# ASSIGNED TASK
Whatever appears in the records, retype it exactly, except for the pictures.
───── RECORDS
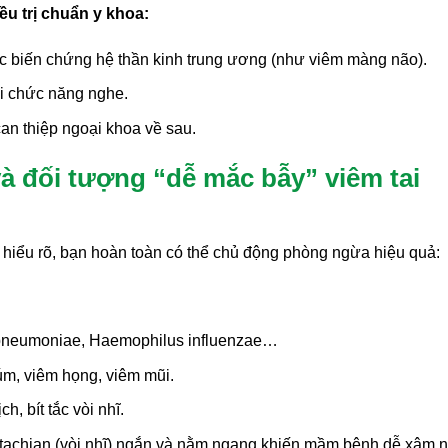
ều trị chuẩn y khoa:
các biến chứng hệ thần kinh trung ương (như viêm màng não).
ồi chức năng nghe.
can thiệp ngoại khoa về sau.
à đối tượng “dễ mắc bẫy” viêm tai
 hiểu rõ, bạn hoàn toàn có thể chủ động phòng ngừa hiệu quả:
 pneumoniae, Haemophilus influenzae…
m, viêm họng, viêm mũi.
, bít tắc vòi nhĩ.
stachian (vòi nhĩ) ngắn và nằm ngang khiến mầm bệnh dễ xâm 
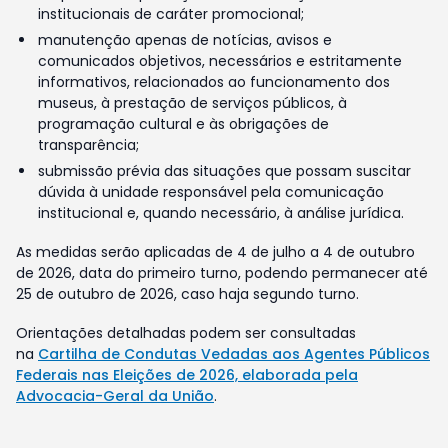
institucionais de caráter promocional;
manutenção apenas de notícias, avisos e
comunicados objetivos, necessários e estritamente
informativos, relacionados ao funcionamento dos
museus, à prestação de serviços públicos, à
programação cultural e às obrigações de
transparência;
submissão prévia das situações que possam suscitar
dúvida à unidade responsável pela comunicação
institucional e, quando necessário, à análise jurídica.
As medidas serão aplicadas de 4 de julho a 4 de outubro
de 2026, data do primeiro turno, podendo permanecer até
25 de outubro de 2026, caso haja segundo turno.
Orientações detalhadas podem ser consultadas
na
Cartilha de Condutas Vedadas aos Agentes Públicos
Federais nas Eleições de 2026, elaborada pela
Advocacia-Geral da União
.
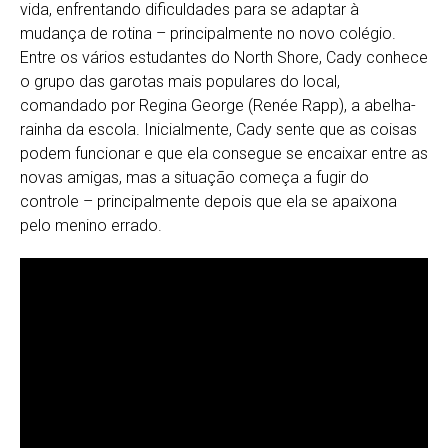
vida, enfrentando dificuldades para se adaptar à
mudança de rotina – principalmente no novo colégio.
Entre os vários estudantes do North Shore, Cady conhece
o grupo das garotas mais populares do local,
comandado por Regina George (Renée Rapp), a abelha-
rainha da escola. Inicialmente, Cady sente que as coisas
podem funcionar e que ela consegue se encaixar entre as
novas amigas, mas a situação começa a fugir do
controle – principalmente depois que ela se apaixona
pelo menino errado.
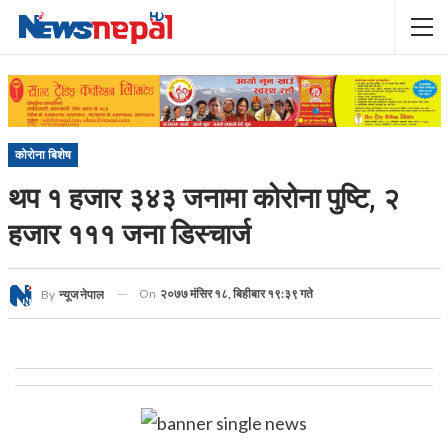
कोरोना बिशेष
थप १ हजार ३४३ जनामा कोरोना पुष्टि, २
हजार १११ जना डिस्चार्ज
On
२०७७ मंसिर १८, बिहीबार १९:३९ गते
By
न्यूज नेपाल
──────────
# SOLUTION
ều trị chuẩn y khoa:
các biến chứng hệ thần kinh trung ương (như viêm màng não).
ồi chức năng nghe.
can thiệp ngoại khoa về sau.
à đối tượng “dễ mắc bẫy” viêm tai
 hiểu rõ, bạn hoàn toàn có thể chủ động phòng ngừa hiệu quả:
 pneumoniae, Haemophilus influenzae…
m, viêm họng, viêm mũi.
, bít tắc vòi nhĩ.
stachian (vòi nhĩ) ngắn và nằm ngang khiến mầm bệnh dễ xâm 
institucionais de caráter promocional;
manutenção apenas de notícias, avisos e
comunicados objetivos, necessários e estritamente
informativos, relacionados ao funcionamento dos
museus, à prestação de serviços públicos, à
programação cultural e às obrigações de
transparência;
submissão prévia das situações que possam suscitar
dúvida à unidade responsável pela comunicação
institucional e, quando necessário, à análise jurídica.
As medidas serão aplicadas de 4 de julho a 4 de outubro
de 2026, data do primeiro turno, podendo permanecer até
25 de outubro de 2026, caso haja segundo turno.
Orientações detalhadas podem ser consultadas
na
Cartilha de Condutas Vedadas aos Agentes Públicos
Federais nas Eleições de 2026, elaborada pela
Advocacia-Geral da União
.
vida, enfrentando dificuldades para se adaptar à
mudança de rotina – principalmente no novo colégio.
Entre os vários estudantes do North Shore, Cady conhece
o grupo das garotas mais populares do local,
comandado por Regina George (Renée Rapp), a abelha-
rainha da escola. Inicialmente, Cady sente que as coisas
podem funcionar e que ela consegue se encaixar entre as
novas amigas, mas a situação começa a fugir do
controle – principalmente depois que ela se apaixona
pelo menino errado.
कोरोना बिशेष
थप १ हजार ३४३ जनामा कोरोना पुष्टि, २
हजार १११ जना डिस्चार्ज
On
२०७७ मंसिर १८, बिहीबार १९:३९ गते
By
न्यूज नेपाल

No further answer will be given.